One often sees ethicists arguing as if all human desires are reducible, in principle, to the desire for ourselves and others to be happy. (In particular, Sam Harris does this in The End of Faith, which I just finished perusing—though Harris’s reduction is more of a drive-by shooting than a major topic of discussion.)
This isn’t the same as arguing whether all happinesses can be measured on a common utility scale—different happinesses might occupy different scales, or be otherwise non-convertible. And it’s not the same as arguing that it’s theoretically impossible to value anything other than your own psychological states, because it’s still permissible to care whether other people are happy.
The question, rather, is whether we should care about the things that make us happy, apart from any happiness they bring.
We can easily list many cases of moralists going astray by caring about things besides happiness. The various states and countries that still outlaw oral sex make a good example; these legislators would have been better off if they’d said, “Hey, whatever turns you on.” But this doesn’t show that all values are reducible to happiness; it just argues that in this particular case it was an ethical mistake to focus on anything else.
It is an undeniable fact that we tend to do things that make us happy, but this doesn’t mean we should regard the happiness as the only reason for so acting. First, this would make it difficult to explain how we could care about anyone else’s happiness—how we could treat people as ends in themselves, rather than instrumental means of obtaining a warm glow of satisfaction.
Second, just because something is a consequence of my action doesn’t mean it was the sole justification. If I’m writing a blog post, and I get a headache, I may take an ibuprofen.
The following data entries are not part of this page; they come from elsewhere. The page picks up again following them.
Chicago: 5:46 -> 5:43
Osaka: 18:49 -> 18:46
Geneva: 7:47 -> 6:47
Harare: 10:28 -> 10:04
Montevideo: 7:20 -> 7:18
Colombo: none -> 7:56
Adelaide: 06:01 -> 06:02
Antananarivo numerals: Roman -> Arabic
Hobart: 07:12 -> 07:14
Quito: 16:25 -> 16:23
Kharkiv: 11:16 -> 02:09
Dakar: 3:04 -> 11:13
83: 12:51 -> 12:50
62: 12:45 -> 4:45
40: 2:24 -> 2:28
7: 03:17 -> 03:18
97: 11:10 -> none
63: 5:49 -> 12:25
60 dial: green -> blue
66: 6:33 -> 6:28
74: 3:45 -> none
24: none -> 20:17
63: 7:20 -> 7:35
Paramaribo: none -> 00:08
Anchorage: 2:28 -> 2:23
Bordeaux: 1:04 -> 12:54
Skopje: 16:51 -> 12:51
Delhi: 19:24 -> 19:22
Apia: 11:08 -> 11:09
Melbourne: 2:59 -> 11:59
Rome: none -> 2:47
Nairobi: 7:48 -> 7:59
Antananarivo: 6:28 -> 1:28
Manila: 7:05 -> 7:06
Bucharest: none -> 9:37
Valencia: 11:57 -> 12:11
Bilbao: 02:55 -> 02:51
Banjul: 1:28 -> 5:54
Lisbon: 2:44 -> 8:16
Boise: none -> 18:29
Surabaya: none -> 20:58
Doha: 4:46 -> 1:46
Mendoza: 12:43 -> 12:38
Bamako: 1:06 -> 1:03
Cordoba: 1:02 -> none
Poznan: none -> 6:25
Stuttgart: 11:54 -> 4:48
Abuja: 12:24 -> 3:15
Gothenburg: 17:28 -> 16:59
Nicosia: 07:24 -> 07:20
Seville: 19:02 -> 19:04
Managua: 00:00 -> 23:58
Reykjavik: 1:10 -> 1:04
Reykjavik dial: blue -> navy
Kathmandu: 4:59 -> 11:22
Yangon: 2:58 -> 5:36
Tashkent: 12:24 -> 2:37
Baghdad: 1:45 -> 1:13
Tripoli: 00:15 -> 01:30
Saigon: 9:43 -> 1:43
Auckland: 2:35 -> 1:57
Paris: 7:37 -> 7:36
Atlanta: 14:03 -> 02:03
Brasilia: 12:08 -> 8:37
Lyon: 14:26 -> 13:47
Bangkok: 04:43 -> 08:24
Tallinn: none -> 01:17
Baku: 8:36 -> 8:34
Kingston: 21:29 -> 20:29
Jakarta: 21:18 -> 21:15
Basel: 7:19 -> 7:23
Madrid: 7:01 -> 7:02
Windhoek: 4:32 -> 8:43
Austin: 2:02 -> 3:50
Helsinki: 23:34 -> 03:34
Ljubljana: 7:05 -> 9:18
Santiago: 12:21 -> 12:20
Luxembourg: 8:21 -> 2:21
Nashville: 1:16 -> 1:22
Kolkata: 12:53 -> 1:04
One of the consequences of my action is that I experience less pain, but this doesn’t mean it was the only consequence, or even the most important reason for my decision. I do value the state of not having a headache. But I can value something for its own sake and also value it as a means to an end.
For all value to be reducible to happiness, it’s not enough to show that happiness is involved in most of our decisions—it’s not even enough to show that happiness is the most important consequent in all of our decisions—it must be the only consequent. That’s a tough standard to meet. (I originally found this point in a Sober and Wilson paper, not sure which one.)
If I claim to value art for its own sake, then would I value art that no one ever saw? A screensaver running in a closed room, producing beautiful pictures that no one ever saw? I’d have to say no. I can’t think of any completely lifeless object that I would value as an end, not just a means. That would be like valuing ice cream as an end in itself, apart from anyone eating it. Everything I value, that I can think of, involves people and their experiences somewhere along the line.
The best way I can put it, is that my moral intuition appears to require both the objective and subjective component to grant full value.
The value of scientific discovery requires both a genuine scientific discovery, and a person to take joy in that discovery. It may seem difficult to disentangle these values, but the pills make it clearer.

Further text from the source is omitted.